Social Conservative Push to Head Off GOP Primary Challengers?

The surge in social conservative legislation dealing with sex, religion and guns, reports Chas Sisk, gives Republican lawmakers a chance to show where they stand and could help them head off the biggest challenge they face to re-election this year — a primary opponent who accuses them of having done too little to advance conservative causes.
The pace of socially conservative bills has accelerated, as a deadline approaches for candidates to declare their candidacy this fall. Democrats are using the attention paid to those issues as a chance to attack Republicans as being more concerned with policing morality than managing the state’s economy.
“They’re preoccupied with sex up here,” Nashville Rep. Mike Turner, chairman of the House Democratic Caucus, said last week. “We’re about ready to put the turbans on and put the women in burkas, if we keep going at this rate.”
But Republicans are more likely to face a political reward than pay a price for their stances. Newly redrawn district maps mean most of them are safe from Democratic challengers, and they probably will be able to ride the coattails of U.S. Sen. Bob Corker and the Republican presidential nominee at the top of the November ticket.
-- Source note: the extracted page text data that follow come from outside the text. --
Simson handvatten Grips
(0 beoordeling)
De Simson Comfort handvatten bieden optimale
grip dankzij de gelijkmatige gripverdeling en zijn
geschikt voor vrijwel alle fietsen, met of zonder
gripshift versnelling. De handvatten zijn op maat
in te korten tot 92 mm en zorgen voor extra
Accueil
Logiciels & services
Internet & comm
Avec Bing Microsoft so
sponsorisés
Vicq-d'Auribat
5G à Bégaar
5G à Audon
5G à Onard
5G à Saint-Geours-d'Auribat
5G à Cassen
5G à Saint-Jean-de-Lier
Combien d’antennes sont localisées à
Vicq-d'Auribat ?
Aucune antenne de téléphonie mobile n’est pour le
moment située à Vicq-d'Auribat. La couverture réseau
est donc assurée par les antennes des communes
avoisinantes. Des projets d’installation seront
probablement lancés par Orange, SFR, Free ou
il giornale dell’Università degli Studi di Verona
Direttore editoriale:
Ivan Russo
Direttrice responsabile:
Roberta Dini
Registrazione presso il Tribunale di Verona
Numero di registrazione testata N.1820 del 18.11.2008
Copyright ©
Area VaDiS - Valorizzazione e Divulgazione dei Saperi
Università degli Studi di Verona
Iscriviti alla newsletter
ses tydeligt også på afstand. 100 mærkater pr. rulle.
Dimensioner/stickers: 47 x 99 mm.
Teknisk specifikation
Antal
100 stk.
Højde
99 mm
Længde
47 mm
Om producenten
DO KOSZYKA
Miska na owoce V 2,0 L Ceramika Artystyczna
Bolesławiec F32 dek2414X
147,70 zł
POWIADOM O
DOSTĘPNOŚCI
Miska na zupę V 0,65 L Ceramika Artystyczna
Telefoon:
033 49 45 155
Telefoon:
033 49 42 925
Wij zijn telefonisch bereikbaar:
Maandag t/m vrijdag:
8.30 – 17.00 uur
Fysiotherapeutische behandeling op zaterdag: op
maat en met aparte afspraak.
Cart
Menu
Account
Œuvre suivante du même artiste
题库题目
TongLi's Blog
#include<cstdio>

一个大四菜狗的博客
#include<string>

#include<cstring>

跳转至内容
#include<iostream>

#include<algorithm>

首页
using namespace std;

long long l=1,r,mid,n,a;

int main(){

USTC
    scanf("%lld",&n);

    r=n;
…For many Republicans, the biggest threat they face is the emergence of a primary opponent who attacks them for not being conservative enough. Republican lawmakers who can cinch the nomination in August face few obstacles to another term in November.
The deadline to enter the primary is April 5, and it may be no accident that legislators have turned to social issues at the same time they — and their potential opponents — are gathering signatures to appear on the ballot in the fall.
…Democrats have tried to capitalize on social issues by portraying themselves as the party of moderation.
“We’re making national news on all these crazy things. It’s just not good for the state of Tennessee,” said Turner, the Democratic Caucus chairman. “The social conservatives have control of the Republican Party. The conservative party used to be the party of the establishment. They’ve now become the anti-establishment party.
“It seems like they’re against everything, but when you win elections you have to stop playing politics. … They’re not governing.”
Republicans bristle at such comments. In the same week lawmakers debated abortion, evolution and sex education, they noted that they also worked out a plan to abolish the state’s estate tax by 2016, which they say will create jobs by encouraging wealthy retirees to remain in the state.
The House also advanced a Haslam administration bill to expand the state’s incentives for job creation, and they proceeded with legislation sought by business that calls for random audits of unemployment claims to make sure people are still looking for work. That bill also would bar inmates and people who fail a workplace drug test from receiving unemployment benefits.
“They’re not a distraction to me,” Harwell said of social issue legislation.